Hacker News new | ask | show | jobs
by julian37 1898 days ago
UTF-8 is just... so well designed.

One little feature I like in particular is that if you're looking for an ASCII-7 character in a UTF-8 stream -- say, a LF or comma -- you don't have to decode the stream first because all bytes in the encoding of non-ASCII-7 characters have the high bit set. Or as Wikipedia puts it:

> Since ASCII bytes do not occur when encoding non-ASCII code points into UTF-8, UTF-8 is safe to use within most programming and document languages that interpret certain ASCII characters in a special way, such as / (slash) in filenames, \ (backslash) in escape sequences, and % in printf.

It's amazing to hear they put it together in one night at a diner! :-D

7 comments

> It's amazing to hear they put it together in one night at a diner! :-D

I guess you're saying that in good humor. But I'll add this because it makes me appreciate how these things happen:

> What happened was this. We had used the original UTF from ISO 10646 to make Plan 9 support 16-bit characters, but we hated it.

"We hated it" -- there is just so much going on in those 3 words. They could have been suffering with the previous state for a year for all we know. And even if not, to know you hate something just takes a lot of system building experience to get to. And then when opportunity struck they probably already had a laundry list of grievances they had built up over that time and were ready to pounce.

Yes, exactly!

If they hadn't had on-the-ground experience of the plan-9 version, and been able to see what parts of it they wanted to keep and what parts needed to be done different from that actual experience...

Often you can't build the polished thing until you have experienced the thing before.

Lately I get discouraged that there seems to be not so much attention to "prior art" in software development, that's the only way to make progress!

But to build it in 4 days!

This still strikes me as the height of 1990s programming moxy.

While the design is nice, it doesn't seem -that- earthshattering that it was done in four days. Once you make the realiziation that 'wait, ascii only needs the lower 7 bits, let's work off that', it's all just details past that.

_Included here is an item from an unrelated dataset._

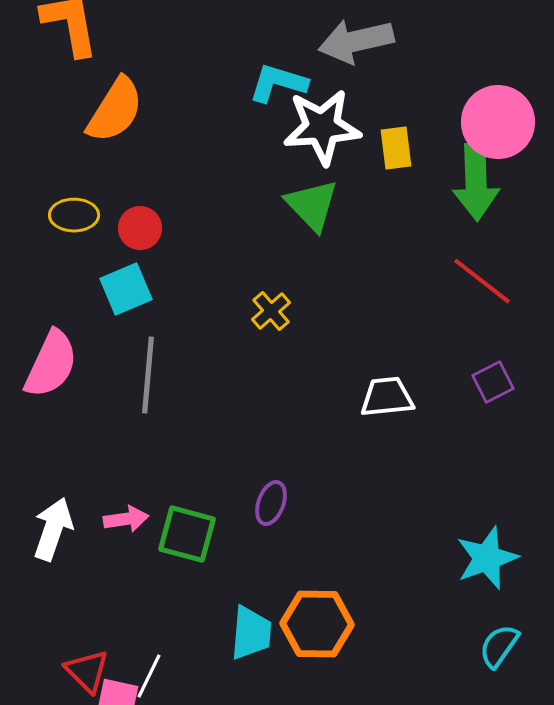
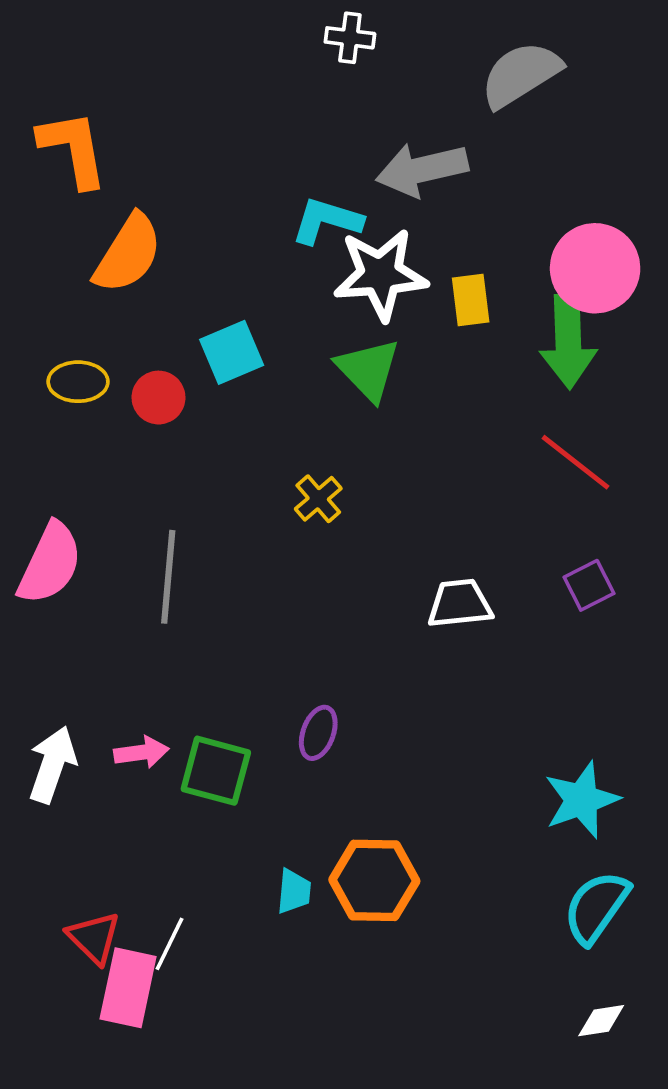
cyan square: (126, 289) -> (232, 352), moved
cyan trapezoid: (251, 633) -> (294, 891), size x0.7
cyan semicircle: (499, 646) -> (596, 907), size x1.4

Don't get me wrong, I love UTF-8 and it is well thought out and designed. But the end result is not so complicated, so much so that pretty much anyone reading the rules could understand it.

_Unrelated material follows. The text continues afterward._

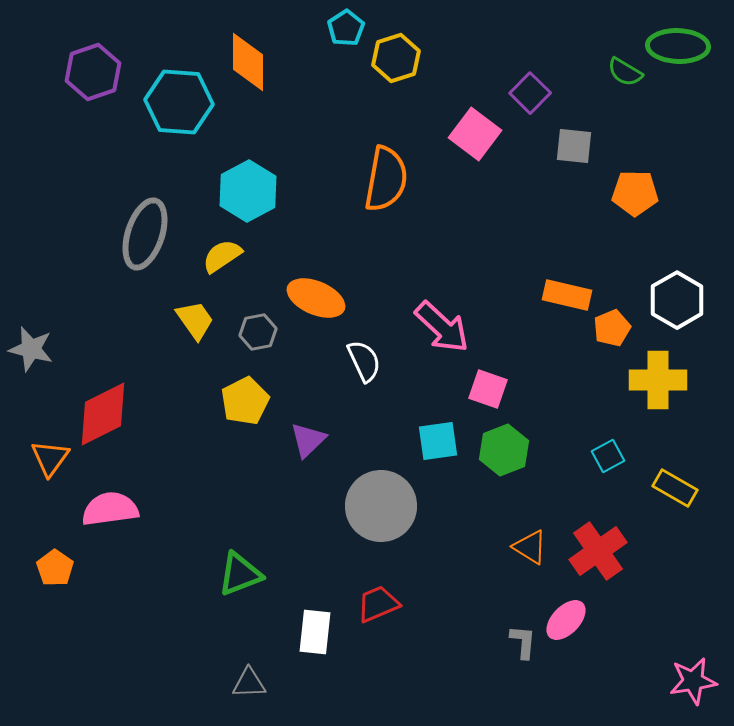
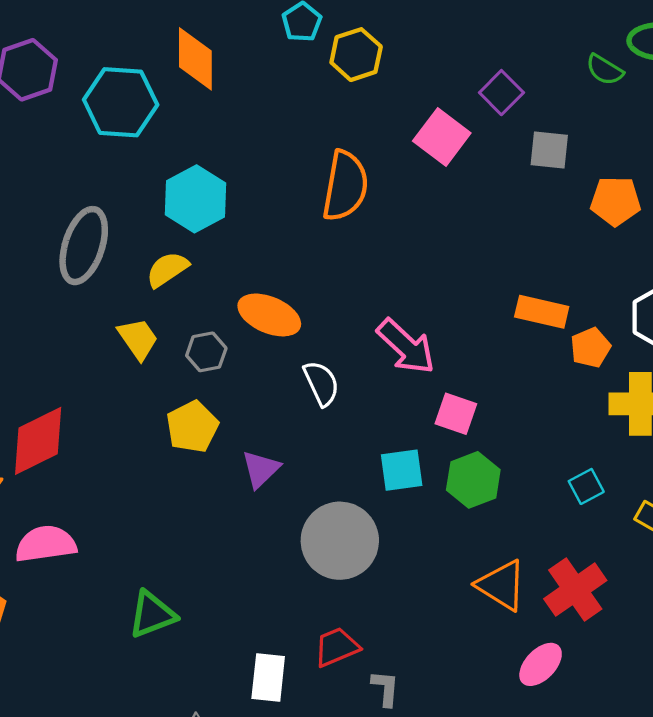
orange triangle: (530, 547) -> (501, 585), size x1.4
green triangle: (240, 574) -> (152, 614), moved
gray L-shape: (523, 642) -> (385, 688), moved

I think there was just a lot of low hanging fruit in the 90s that doesn't exist today, as they are solved problems. Today's 'amazing' things would involve image recognition or processing, self driving cars, better ML/AI algos. Things that are hard to impossible to be done by a guy or two over the weekend.

Sadly, as a result, I think we'll have fewer 'programming heroes' than existed in previous decades.

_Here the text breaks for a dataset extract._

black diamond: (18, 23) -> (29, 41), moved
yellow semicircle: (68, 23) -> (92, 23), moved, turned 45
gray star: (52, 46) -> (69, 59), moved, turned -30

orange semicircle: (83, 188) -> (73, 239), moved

> While the design is nice, it doesn't seem -that- earthshattering that it was done in four days.

And yet it may have needed a genius to desgin and write something so simple. UTF-8 was not the first multi-lingual encoding system; here's an entire list of them, worked on by a lot of probably very smart people:

* https://en.wikipedia.org/wiki/Template:Character_encodings

It only seems 'obvious' in hindsight:

* https://en.wikipedia.org/wiki/Hindsight_bias

Edit: A designer knows he has achieved perfection not when there is nothing left to add, but when there is nothing left to take away. — Antoine de Saint-Exupery

>I think there was just a lot of low hanging fruit in the 90s that doesn't exist today, as they are solved problems.

git was 2005, and that was probably similarly impactful in the version control space (in that it was much closer to fundamentally correct, than its predecessors). And there are quite a few standards out there that only survive by virtue of already having been established -- not because they meet any reasonable bar of quality. IPv4 (and all the grand schemes to work around the terror of NAT), email (the worst communication system, except for all the others), SQL (the language specifically -- a mishmash of keywords with almost no ability to properly compose), etc.

The bigger difference I think between the 90's and now is that it was probably much easier to make your new superior standard actually be used -- you could implement a new kernel today which was fantastically superior to linux, and you're much more likely than not to get zero traction (ex: plan9) simply by virtue of how well-entrenched linux already is.

> git was 2005

I'm not sure I'd consider git to be "low-hanging fruit"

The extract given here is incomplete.